Из окон громадного барского дома в Нижнем легко разглядеть храм святейшего Тихона Амафунтского с белою колокольней, новое уездное училище и узенький деревянный домик, где зимовал в двенадцатом году поэт Карамзин. Налево от подъезда улица, спускаясь, ведет на Арзамасскую дорогу, обсаженную двумя рядами берез; свернув направо мимо Удельной конторы, выйдешь на обрывистый высокий берег Волги.

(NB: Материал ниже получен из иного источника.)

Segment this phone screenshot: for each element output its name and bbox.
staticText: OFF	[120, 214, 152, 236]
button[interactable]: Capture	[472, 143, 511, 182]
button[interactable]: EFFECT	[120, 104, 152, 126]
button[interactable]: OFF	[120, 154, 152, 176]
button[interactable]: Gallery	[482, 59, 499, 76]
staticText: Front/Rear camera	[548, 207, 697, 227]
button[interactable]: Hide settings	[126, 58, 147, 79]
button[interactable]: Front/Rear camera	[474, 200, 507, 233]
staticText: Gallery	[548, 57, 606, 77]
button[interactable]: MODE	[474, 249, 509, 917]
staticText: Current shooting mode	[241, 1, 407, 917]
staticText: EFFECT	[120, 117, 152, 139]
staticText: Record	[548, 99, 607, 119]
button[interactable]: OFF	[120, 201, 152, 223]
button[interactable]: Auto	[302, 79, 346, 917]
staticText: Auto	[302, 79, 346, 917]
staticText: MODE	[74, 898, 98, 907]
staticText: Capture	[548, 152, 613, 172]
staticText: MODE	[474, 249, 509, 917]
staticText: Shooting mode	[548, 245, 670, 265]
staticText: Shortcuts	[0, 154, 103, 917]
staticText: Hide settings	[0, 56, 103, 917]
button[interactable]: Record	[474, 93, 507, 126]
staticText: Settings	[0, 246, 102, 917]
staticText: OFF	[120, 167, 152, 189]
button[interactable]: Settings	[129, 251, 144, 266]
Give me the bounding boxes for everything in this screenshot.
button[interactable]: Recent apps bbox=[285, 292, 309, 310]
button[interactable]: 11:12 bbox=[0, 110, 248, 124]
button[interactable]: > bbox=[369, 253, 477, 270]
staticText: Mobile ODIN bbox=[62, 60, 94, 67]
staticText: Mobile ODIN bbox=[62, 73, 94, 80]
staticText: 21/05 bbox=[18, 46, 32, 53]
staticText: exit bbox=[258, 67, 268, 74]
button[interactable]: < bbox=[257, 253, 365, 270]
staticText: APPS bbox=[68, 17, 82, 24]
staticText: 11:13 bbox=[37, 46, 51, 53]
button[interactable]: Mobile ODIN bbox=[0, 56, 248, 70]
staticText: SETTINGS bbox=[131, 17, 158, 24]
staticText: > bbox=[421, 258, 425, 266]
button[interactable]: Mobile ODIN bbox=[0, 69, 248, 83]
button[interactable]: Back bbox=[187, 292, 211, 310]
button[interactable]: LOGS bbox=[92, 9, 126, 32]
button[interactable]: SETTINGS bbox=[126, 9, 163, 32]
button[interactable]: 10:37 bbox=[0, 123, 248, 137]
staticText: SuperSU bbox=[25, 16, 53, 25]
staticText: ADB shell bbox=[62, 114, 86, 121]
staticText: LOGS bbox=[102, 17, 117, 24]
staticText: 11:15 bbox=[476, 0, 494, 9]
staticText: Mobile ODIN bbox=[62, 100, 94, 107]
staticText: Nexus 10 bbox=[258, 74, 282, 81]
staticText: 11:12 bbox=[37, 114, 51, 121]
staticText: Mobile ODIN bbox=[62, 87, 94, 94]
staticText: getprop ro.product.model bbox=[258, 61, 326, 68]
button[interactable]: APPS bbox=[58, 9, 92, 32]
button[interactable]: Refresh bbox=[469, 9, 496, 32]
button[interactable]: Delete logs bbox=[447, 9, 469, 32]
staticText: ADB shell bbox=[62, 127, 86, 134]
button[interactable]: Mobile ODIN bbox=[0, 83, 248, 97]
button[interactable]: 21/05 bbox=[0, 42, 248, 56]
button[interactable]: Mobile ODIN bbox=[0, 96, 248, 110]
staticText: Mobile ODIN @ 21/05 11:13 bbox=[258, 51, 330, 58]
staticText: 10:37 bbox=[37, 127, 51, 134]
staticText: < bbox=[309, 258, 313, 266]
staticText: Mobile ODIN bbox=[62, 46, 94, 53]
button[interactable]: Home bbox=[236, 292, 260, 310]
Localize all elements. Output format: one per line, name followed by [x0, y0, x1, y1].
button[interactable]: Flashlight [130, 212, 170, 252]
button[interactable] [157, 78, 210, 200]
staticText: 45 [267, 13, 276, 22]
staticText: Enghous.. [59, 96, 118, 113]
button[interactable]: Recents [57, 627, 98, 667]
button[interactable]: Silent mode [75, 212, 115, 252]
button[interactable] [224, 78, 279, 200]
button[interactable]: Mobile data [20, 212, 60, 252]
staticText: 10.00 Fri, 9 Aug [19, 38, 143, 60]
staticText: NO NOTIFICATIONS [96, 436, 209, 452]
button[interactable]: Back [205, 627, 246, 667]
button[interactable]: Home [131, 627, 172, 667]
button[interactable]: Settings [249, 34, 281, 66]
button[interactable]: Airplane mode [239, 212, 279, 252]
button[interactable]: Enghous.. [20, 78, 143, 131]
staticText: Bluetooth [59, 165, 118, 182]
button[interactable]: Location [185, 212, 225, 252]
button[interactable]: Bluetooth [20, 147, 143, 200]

Позади мартыновских хором роскошный сад с китайскими беседками, качелями и фонтаном. Липы, клены, жасмин, шиповник, акация, оранжереи, парники. Пронзительные выкрики грачей, щебетанье касаток. Журавлятник, где вечно дерется пара журавлей. Павлятник, где на заборе четыре павлина, крича, распускают радужные хвосты.
- Вы ведь знаете, кузен, что брат мой, Андрюша Столыпин, уже лет двадцать как потерял жену. Любил он ее без памяти, не мог никогда забыть, спал и обедал в гостиной под ее портретом. Портрет до потолка, в тяжелых дубовых рамах. Вот две недели назад, накануне первого Спаса, раскладывает Андрюша пасьянс в гостиной. Вдруг чьи-то шаги и входит жена.
- Да что вы?
- Андрюша остолбенел. Покойница пристально смотрит ему в глаза. "Иди за мной, не то через час погибнешь". Поворотилась и вышла. А на часах ударило ровно три.
- И что же?
- Андрей поднял на ноги весь дом. Слуги ни живы ни мертвы: уж не рехнулся ли барин? Ну, сел он опять, отдохнул немного. Да и куда, на самом деле, идти? Ведь покойница исчезла.
- Что же дальше?
- Проходит четверть часа, половина, три четверти. Ему наконец смешно стало. Подавайте, говорит, обед. Пошли за супом, часы начинают бить, как вдруг портрет срывается и убивает Андрея.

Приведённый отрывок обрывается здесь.